Knowing why a dish is made is so much more valuable than memorizing simply how to make it. Even though someone already invented Piccata, figuring out the process on my own was a lot more fun than blindly following a proceedure. Also, this experiment ended successfully, which is key!

8 Comments

  1. Gloria says:

    Sounds tasty! I shall have to try it. :)

    Since I come from the school of Alton Brown and Anthony Bourdain who regard it with scorn, I do not own a garlic press and never will, but I do agree that fresh garlic is the best!

    1. Joshy says:

      What’s wrong with a garlic press?? Do you dice by hand instead?
      Alton Brown is the man, I need to see more of him.

      Tasty, AND simple!

      1. Gloria says:

        I mostly go with Alton’s criticism that it’s a unitasker and not any easier to use than dicing by hand XD I have a hard time imagining needing to prepare garlic any faster than I can do it right now, is all!

        1. Sophie says:

          Also, garlic presses = terrible to wash. My brother bought me one for Christmas, alas, and I still regard it with scorn (or just ignore it).

          1. George says:

            I’m going to agree with Sophie and Gloria! I bought a garlic press and basically I have never used it except the first time. Also I would think that because you are applying pressure to the garlic instead of just chopping it, that more of the tasty garlic juices are somehow lost, but I have no scientific evidence to support this intuition. YET

          2. Joshy says:

            I tend to clean most of the paper off of the clove and slice a bit of the bottom off before I press anything and it’s not too terrible to clean. It is a tool only useful for one thing, but it does a Good_Job of it! If unitools were inherently bad, my stock in Sporks, Inc. would’ve taken off by now!
            When you press the cloves directly into whatever you’re flavoring, the garlic juices you would be losing on the cutting board instead spray directly into the dish. You could want a less homogeneous mix with packets of garlic but I enjoy the overall wave of flavor.
            The pressing itself is also indispensable when creating a rub for the grill: garlic is sticky and the garlic spray coats the raw _whatever_ and all of your other spices stay on your food that much better!

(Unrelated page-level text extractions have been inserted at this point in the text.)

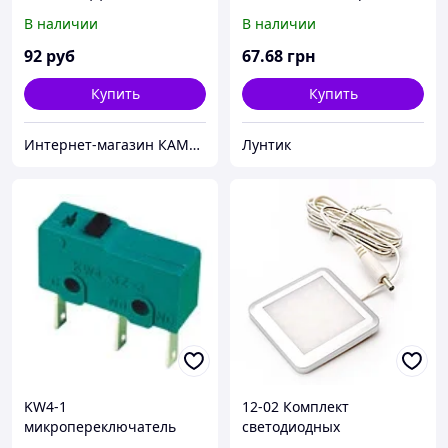
В наличии
В наличии
92
руб
67
.68
грн
Купить
Купить
Интернет-магазин КАМЕЛИЯ
Лунтик
KW4-1
12-02 Комплект
микропереключатель
светодиодных
250В 3A
светильников квадратных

            I do still dice garlic, I don’t think I’ll ever go back to pre-minced refrigerated stuff, but pressing has a place near & dear to my heart of hearts. When you need garlic for a vinaigrette, a sauce, and other multiple dishes, it can even save time. I’m sure there’s loads of rationalization here as well as actual reasons for a press as opposed to dicing.

          3. Jophine says:

            I hear that one Mr. Joshua Bosworth cannot light his own grill.

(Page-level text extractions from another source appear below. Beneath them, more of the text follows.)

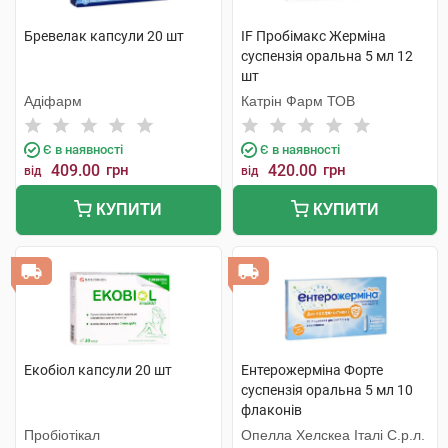
Бревелак капсули 20 шт
IF Пробімакс Жерміна
суспензія оральна 5 мл 12
шт
Адіфарм
Катрін Фарм ТОВ
Є в наявності
Є в наявності
409.00
грн
420.00
грн
від
від
КУПИТИ
КУПИТИ
Екобіол капсули 20 шт
Ентерожерміна Форте
суспензія оральна 5 мл 10
флаконів
Пробіотікал
Опелла Хелскеа Італі С.р.л.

            Admittedly, neither can I.

            But that’s why I don’t use a damn outdoor grill.

            PS: what are you doing that your garlic is spraying anything? o_o Sure, a little bit of liquid is lost on the board, but unless you’re taking a food processor to it and straining it, a noticeable amount of that liquid gold is not coming out. If you want a rub for your grilled thing, just halve the clove and rub it on what-have-you. You get the essence of it and it doesn’t look like you went Spanish Inquisition on it.

  2. Ben says:

    Pioneer Woman has a recipe for scallopini similar in many of the procedures and ingredients. Just made it and I can attest to its awesomeness.